Dataset records
---------------
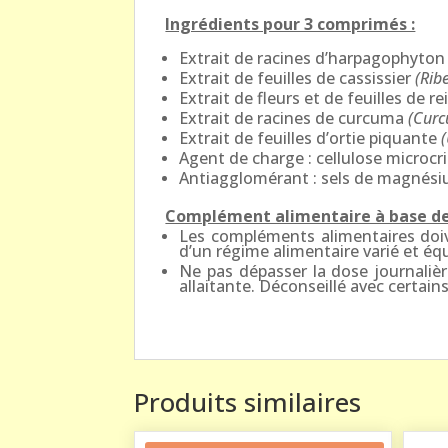
Ingrédients pour 3 comprimés :
Extrait de racines d’harpagophyto
Extrait de feuilles de cassissier
(Rib
Extrait de fleurs et de feuilles de r
Extrait de racines de curcuma
(Cur
Extrait de feuilles d’ortie piquante
Agent de charge : cellulose microcri
Antiagglomérant : sels de magnésiu
Complément alimentaire à base de 
Les compléments alimentaires doive
d’un régime alimentaire varié et équ
Ne pas dépasser la dose journaliè
allaitante. Déconseillé avec certain
Produits similaires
---------------
_Exercise objective_:
Your copy of the entries must be exact and must not include any of their pictures.

_Exercise output_:
Ingrédients pour 3 comprimés :
Extrait de racines d’harpagophyto
Extrait de feuilles de cassissier
(Rib
Extrait de fleurs et de feuilles de r
Extrait de racines de curcuma
(Cur
Extrait de feuilles d’ortie piquante
Agent de charge : cellulose microcri
Antiagglomérant : sels de magnésiu
Complément alimentaire à base de 
Les compléments alimentaires doive
d’un régime alimentaire varié et équ
Ne pas dépasser la dose journaliè
allaitante. Déconseillé avec certain
Produits similaires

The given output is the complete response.